Apply the harmonic part of L in q-space (Wigner formalism).

L_harm is block-diagonal: R sector: -(w_q_pert[nu])^2 * R[nu] a' sector: -(w1 - w2)^2 * a' b' sector: -(w1 + w2)^2 * b'

Returns:

Type	Description
(ndarray(psi_size), complex128)

Source code in tdscha/QSpaceLanczos.py

def apply_L1_FT(self, transpose=False):
    """Apply the harmonic part of L in q-space (Wigner formalism).

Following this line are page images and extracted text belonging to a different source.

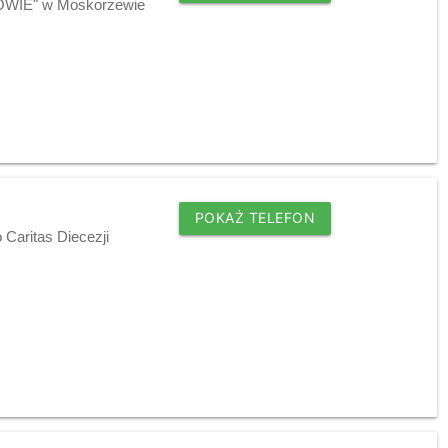
ROWIE" w Moskorzewie
POKAŻ TELEFON
Caritas Diecezji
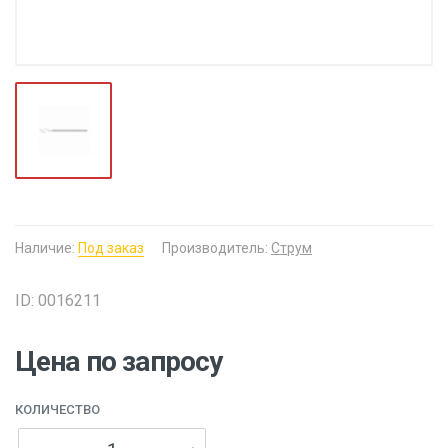
Наличие:
Под заказ
Производитель:
Струм
ID: 0016211
Цена по запросу
КОЛИЧЕСТВО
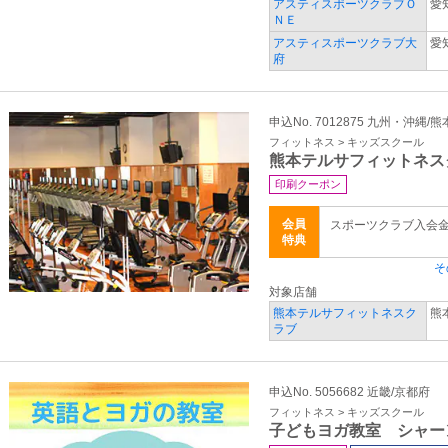
アスティスポーツクラブＯ
愛
ＮＥ
アスティスポーツクラブ大
愛
府
申込No. 7012875 九州・沖縄/
フィットネス > キッズスクール
熊本テルサフィットネス
印刷クーポン
会員
スポーツクラブ入会
特典
そ
対象店舗
熊本テルサフィットネスク
熊
ラブ
申込No. 5056682 近畿/京都府
フィットネス > キッズスクール
子どもヨガ教室 シャー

    L_harm is block-diagonal:
      R sector: -(w_q_pert[nu])^2 * R[nu]
      a' sector: -(w1 - w2)^2 * a'
      b' sector: -(w1 + w2)^2 * b'

    Returns
    -------
    ndarray(psi_size,), complex128
    """
    out = np.zeros(self.get_psi_size(), dtype=np.complex128)

    if self.ignore_harmonic:
        return out

    # R sector — mask acoustic modes
    w_qp = self.w_q[:, self.iq_pert]  # (n_bands,)
    v_pert = self.valid_modes_q[:, self.iq_pert]
    out[:self.n_bands] = -(w_qp ** 2) * self.psi[:self.n_bands]
    out[:self.n_bands] *= v_pert  # zero out acoustic

    # a' and b' sectors — mask pairs involving acoustic modes
    for pair_idx, (iq1, iq2) in enumerate(self.unique_pairs):
        w1 = self.w_q[:, iq1]  # (n_bands,)
        w2 = self.w_q[:, iq2]  # (n_bands,)
        v1 = self.valid_modes_q[:, iq1]
        v2 = self.valid_modes_q[:, iq2]
        valid_mask = np.outer(v1, v2)

        a_block = self.get_a1_block(pair_idx)
        b_block = self.get_b1_block(pair_idx)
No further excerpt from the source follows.